■ **WHAT IS EXPECTED**
If a record contains a picture, skip the picture and transcribe the rest exactly.

──────── SOURCE DATA

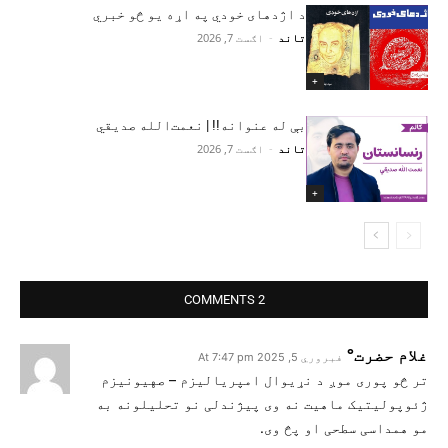
د اژدهای خودي په اړه یو څو خبري
تاند
-
اګست 7, 2026
+
بې له عنوانه!! | نعمت‌الله صدیقي
تاند
-
اګست 7, 2026
+
2 COMMENTS
غلام حضرت°
فبروري 5, 2025 At 7:47 pm
تر څو پوری موږ د نړیوال امپریالیزم – صهیونیزم
ژئوپولیتیک ماهیت نه وی پیژندلی نو تحلیلونه به
مو همداسی سطحی او پڅ وی.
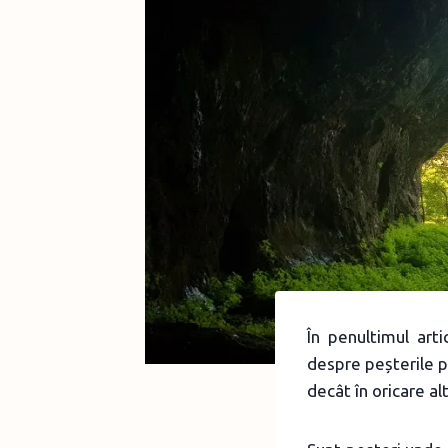
În penultimul art
despre peșterile p
decât în oricare a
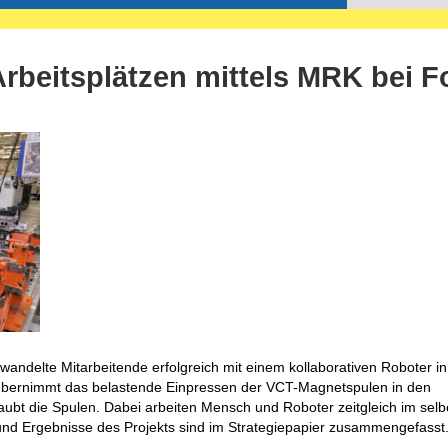
rbeitsplätzen mittels MRK bei F
gewandelte Mitarbeitende erfolgreich mit einem kollaborativen Roboter in
übernimmt das belastende Einpressen der VCT-Magnetspulen in den
aubt die Spulen. Dabei arbeiten Mensch und Roboter zeitgleich im sel
 und Ergebnisse des Projekts sind im Strategiepapier zusammengefasst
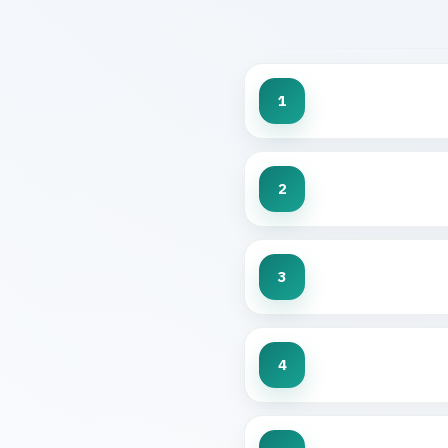
1
2
3
4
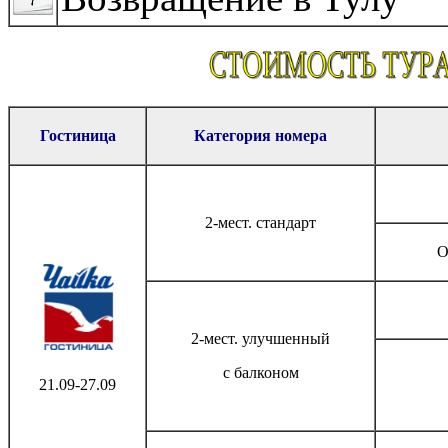
Гостиница
Категория номера
2-мест. стандарт
О
2-мест. улучшенный
с балконом
21.09-27.09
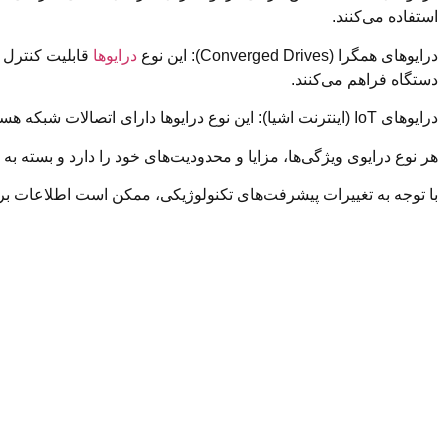
استفاده می‌کنند.
درایوهای همگرا (Converged Drives): این نوع
درایوها
دستگاه فراهم می‌کنند.
درایوهای IoT (اینترنت اشیا): این نوع درایوها دارای اتصالات شبکه هستند و به شما امکان کنترل و نظارت از راه دور بر روی موتورها را می‌دهند.
هر نوع درایوی ویژگی‌ها، مزایا و محدودیت‌های خود را دارد و بسته ب
با توجه به تغییرات پیشرفت‌های تکنولوژیکی، ممکن است اطلاعات بروز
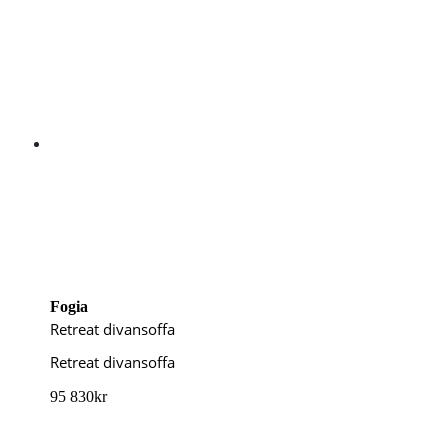
Fogia
Retreat divansoffa
Retreat divansoffa
95 830
kr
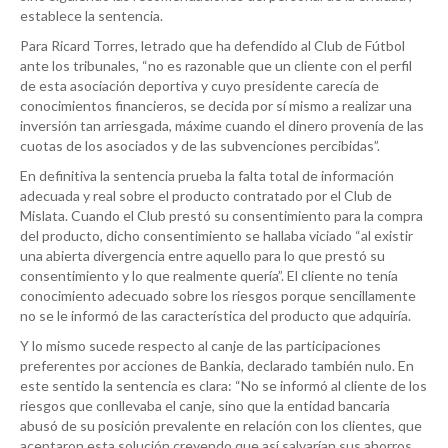
establece la sentencia.
Para Ricard Torres, letrado que ha defendido al Club de Fútbol
ante los tribunales, “no es razonable que un cliente con el perfil
de esta asociación deportiva y cuyo presidente carecía de
conocimientos financieros, se decida por sí mismo a realizar una
inversión tan arriesgada, máxime cuando el dinero provenía de las
cuotas de los asociados y de las subvenciones percibidas”.
En definitiva la sentencia prueba la falta total de información
adecuada y real sobre el producto contratado por el Club de
Mislata. Cuando el Club prestó su consentimiento para la compra
del producto, dicho consentimiento se hallaba viciado “al existir
una abierta divergencia entre aquello para lo que prestó su
consentimiento y lo que realmente quería”. El cliente no tenía
conocimiento adecuado sobre los riesgos porque sencillamente
no se le informó de las característica del producto que adquiría.
Y lo mismo sucede respecto al canje de las participaciones
preferentes por acciones de Bankia, declarado también nulo. En
este sentido la sentencia es clara: “No se informó al cliente de los
riesgos que conllevaba el canje, sino que la entidad bancaria
abusó de su posición prevalente en relación con los clientes, que
aceptaron esta solución creyendo que así salvarían sus ahorros,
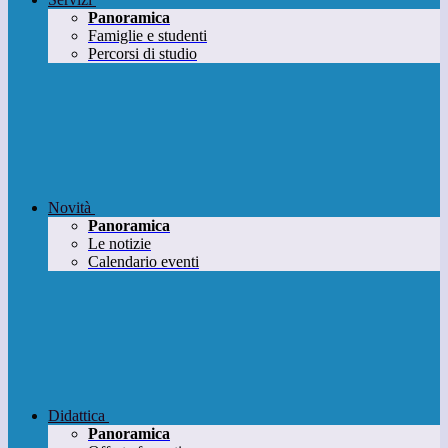
Panoramica
Famiglie e studenti
Percorsi di studio
Novità
Panoramica
Le notizie
Calendario eventi
Didattica
Panoramica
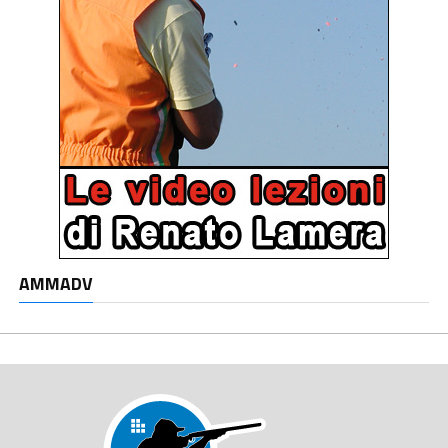
AMMADV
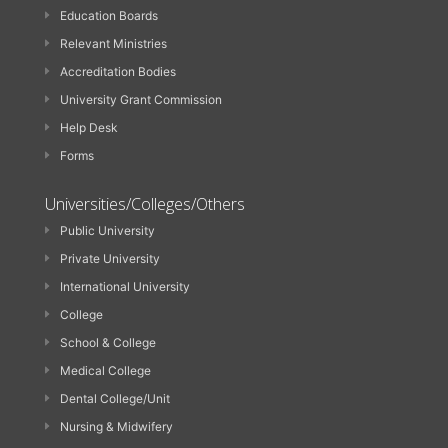
Education Boards
Relevant Ministries
Accreditation Bodies
University Grant Commission
Help Desk
Forms
Universities/Colleges/Others
Public University
Private University
International University
College
School & College
Medical College
Dental College/Unit
Nursing & Midwifery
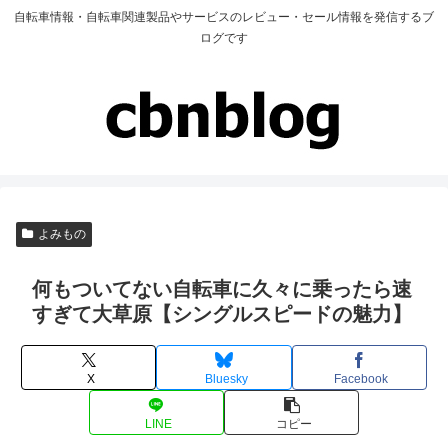
自転車情報・自転車関連製品やサービスのレビュー・セール情報を発信するブ
ログです
よみもの
何もついてない自転車に久々に乗ったら速
すぎて大草原【シングルスピードの魅力】
X
Bluesky
Facebook
LINE
コピー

────────────────

■ **ANSWER TO THE PROBLEM**
د اژدهای خودي په اړه یو څو خبري
تاند
-
اګست 7, 2026
+
بې له عنوانه!! | نعمت‌الله صدیقي
تاند
-
اګست 7, 2026
+
2 COMMENTS
غلام حضرت°
فبروري 5, 2025 At 7:47 pm
تر څو پوری موږ د نړیوال امپریالیزم – صهیونیزم
ژئوپولیتیک ماهیت نه وی پیژندلی نو تحلیلونه به
مو همداسی سطحی او پڅ وی.
În penultimul art
despre peșterile p
decât în oricare a
rbeitsplätzen mittels MRK bei F
gewandelte Mitarbeitende erfolgreich mit einem kollaborativen Roboter in
übernimmt das belastende Einpressen der VCT-Magnetspulen in den
aubt die Spulen. Dabei arbeiten Mensch und Roboter zeitgleich im sel
 und Ergebnisse des Projekts sind im Strategiepapier zusammengefasst
1
2
3
4
Гостиница
Категория номера
2-мест. стандарт
О
2-мест. улучшенный
с балконом
21.09-27.09
استفاده می‌کنند.
درایوهای همگرا (Converged Drives): این نوع
درایوها
دستگاه فراهم می‌کنند.
درایوهای IoT (اینترنت اشیا): این نوع درایوها دارای اتصالات شبکه هستند و به شما امکان کنترل و نظارت از راه دور بر روی موتورها را می‌دهند.
هر نوع درایوی ویژگی‌ها، مزایا و محدودیت‌های خود را دارد و بسته ب
با توجه به تغییرات پیشرفت‌های تکنولوژیکی، ممکن است اطلاعات بروز
Fogia
Retreat divansoffa
Retreat divansoffa
95 830
kr
establece la sentencia.
Para Ricard Torres, letrado que ha defendido al Club de Fútbol
ante los tribunales, “no es razonable que un cliente con el perfil
de esta asociación deportiva y cuyo presidente carecía de
conocimientos financieros, se decida por sí mismo a realizar una
inversión tan arriesgada, máxime cuando el dinero provenía de las
cuotas de los asociados y de las subvenciones percibidas”.
En definitiva la sentencia prueba la falta total de información
adecuada y real sobre el producto contratado por el Club de
Mislata. Cuando el Club prestó su consentimiento para la compra
del producto, dicho consentimiento se hallaba viciado “al existir
una abierta divergencia entre aquello para lo que prestó su
consentimiento y lo que realmente quería”. El cliente no tenía
conocimiento adecuado sobre los riesgos porque sencillamente
no se le informó de las característica del producto que adquiría.
Y lo mismo sucede respecto al canje de las participaciones
preferentes por acciones de Bankia, declarado también nulo. En
este sentido la sentencia es clara: “No se informó al cliente de los
riesgos que conllevaba el canje, sino que la entidad bancaria
abusó de su posición prevalente en relación con los clientes, que
aceptaron esta solución creyendo que así salvarían sus ahorros,
Panoramica
Famiglie e studenti
Percorsi di studio
Novità
Panoramica
Le notizie
Calendario eventi
Didattica
Panoramica
AMMADV
Education Boards
Relevant Ministries
Accreditation Bodies
University Grant Commission
Help Desk
Forms
Universities/Colleges/Others
Public University
Private University
International University
College
School & College
Medical College
Dental College/Unit
Nursing & Midwifery
自転車情報・自転車関連製品やサービスのレビュー・セール情報を発信するブ
ログです
よみもの
何もついてない自転車に久々に乗ったら速
すぎて大草原【シングルスピードの魅力】
X
Bluesky
Facebook
LINE
コピー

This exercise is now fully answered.